Large Language Models in Cybersecurity: Threats, Exposure and Mitigation

https://link.springer.com/content/pdf/10.1007/978-3-031-54827-7.pdf

A tremendous, free book from the Swiss Federal Office for Defense Procurement’s Cyber-Defense Campus. In it, multiple experts discuss many dimensions of AI and Cybersecurity. This link could take you a long time to read, and might be worth it. But here’s how I recommend you consume it:

Upload it to Claude, ChatGPT, or your model of choice

Chat with it to think through various topics on your mind.

For example, I asked Claude for a summary:

Here’s a ChatGPT GPT: LLMs in Cybersecurity Book that you can feel free to use to explore this topic yourself!

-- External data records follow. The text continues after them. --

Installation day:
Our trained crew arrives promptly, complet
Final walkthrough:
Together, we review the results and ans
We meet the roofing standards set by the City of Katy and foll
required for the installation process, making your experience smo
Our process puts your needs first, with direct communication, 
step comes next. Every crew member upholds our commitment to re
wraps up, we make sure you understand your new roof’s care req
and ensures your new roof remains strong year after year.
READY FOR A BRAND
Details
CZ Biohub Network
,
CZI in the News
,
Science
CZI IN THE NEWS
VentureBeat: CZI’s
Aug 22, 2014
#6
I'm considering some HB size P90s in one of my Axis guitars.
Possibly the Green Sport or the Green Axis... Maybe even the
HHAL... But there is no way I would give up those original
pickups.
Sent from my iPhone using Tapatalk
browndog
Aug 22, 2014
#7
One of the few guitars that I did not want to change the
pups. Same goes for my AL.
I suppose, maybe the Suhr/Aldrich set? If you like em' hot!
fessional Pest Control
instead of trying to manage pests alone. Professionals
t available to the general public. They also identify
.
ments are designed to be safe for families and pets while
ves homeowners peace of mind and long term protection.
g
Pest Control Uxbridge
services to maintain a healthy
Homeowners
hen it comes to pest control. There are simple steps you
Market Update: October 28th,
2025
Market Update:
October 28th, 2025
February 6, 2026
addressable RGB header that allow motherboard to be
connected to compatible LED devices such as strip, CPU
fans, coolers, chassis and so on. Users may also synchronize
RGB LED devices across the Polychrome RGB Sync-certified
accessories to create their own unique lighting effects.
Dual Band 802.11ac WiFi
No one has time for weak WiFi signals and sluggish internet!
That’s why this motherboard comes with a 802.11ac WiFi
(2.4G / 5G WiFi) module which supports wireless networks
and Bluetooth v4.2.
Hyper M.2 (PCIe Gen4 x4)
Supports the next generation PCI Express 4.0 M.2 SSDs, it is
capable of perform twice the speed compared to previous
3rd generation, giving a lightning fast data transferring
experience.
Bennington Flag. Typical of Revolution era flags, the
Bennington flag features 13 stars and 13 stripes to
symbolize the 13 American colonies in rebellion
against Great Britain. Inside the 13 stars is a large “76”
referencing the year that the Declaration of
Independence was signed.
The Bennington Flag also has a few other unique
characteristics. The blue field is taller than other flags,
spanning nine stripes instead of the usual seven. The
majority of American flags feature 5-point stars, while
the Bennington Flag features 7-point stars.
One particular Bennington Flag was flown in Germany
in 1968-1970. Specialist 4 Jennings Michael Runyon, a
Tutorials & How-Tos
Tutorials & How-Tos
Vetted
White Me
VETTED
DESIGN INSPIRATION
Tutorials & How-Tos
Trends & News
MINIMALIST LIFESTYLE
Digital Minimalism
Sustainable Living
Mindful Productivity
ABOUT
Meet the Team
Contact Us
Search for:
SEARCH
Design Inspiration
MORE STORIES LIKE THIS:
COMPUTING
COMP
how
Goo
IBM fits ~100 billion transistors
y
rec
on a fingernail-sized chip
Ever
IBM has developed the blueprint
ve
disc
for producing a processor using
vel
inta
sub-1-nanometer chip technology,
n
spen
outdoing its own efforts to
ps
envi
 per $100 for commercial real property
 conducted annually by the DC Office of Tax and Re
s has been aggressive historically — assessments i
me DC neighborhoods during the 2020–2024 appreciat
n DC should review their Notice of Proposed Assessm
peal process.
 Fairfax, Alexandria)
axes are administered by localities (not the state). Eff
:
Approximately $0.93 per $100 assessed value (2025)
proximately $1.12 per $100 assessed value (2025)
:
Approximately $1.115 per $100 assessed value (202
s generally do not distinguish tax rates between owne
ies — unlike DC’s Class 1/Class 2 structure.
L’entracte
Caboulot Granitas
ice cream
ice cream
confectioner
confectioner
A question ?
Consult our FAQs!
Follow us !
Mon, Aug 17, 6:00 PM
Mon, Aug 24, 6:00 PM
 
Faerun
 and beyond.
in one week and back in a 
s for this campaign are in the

California SB-1047 AI Safety Law

https://leginfo.legislature.ca.gov/faces/billTextClient.xhtml?bill_id=202320240SB1047

California is currently debating a law that would regulate the development of powerful AI models and put additional liability on model developers for the outcomes of their models if used to cause harm. It has already passed the Senate and will move through the assembly later this year. This legislation has been polling extremely well, and it may be the next major law that impacts AI use in the United States. Since most AI companies are based in or have major presences in California, this can impact the overall AI market and how organizations respond.

The bill mandates a “Positive Safety” determination, full shutdown capability, compliance with NIST AI RMF guidelines, third-party model testing, annual safety reviews, and whistleblower protections. It is also aimed at models using over 10^26 flops, which might also tie in to the smaller models discussion above. Regulatory limits might play an increasing role in the drive to smaller models in addition to cost. Another impact to be mindful of: if your company fine-tunes a model at this size, you will then assume the liability and security considerations. This may further chill the efforts of companies outside of tech or small startups to avoid the regulatory burden.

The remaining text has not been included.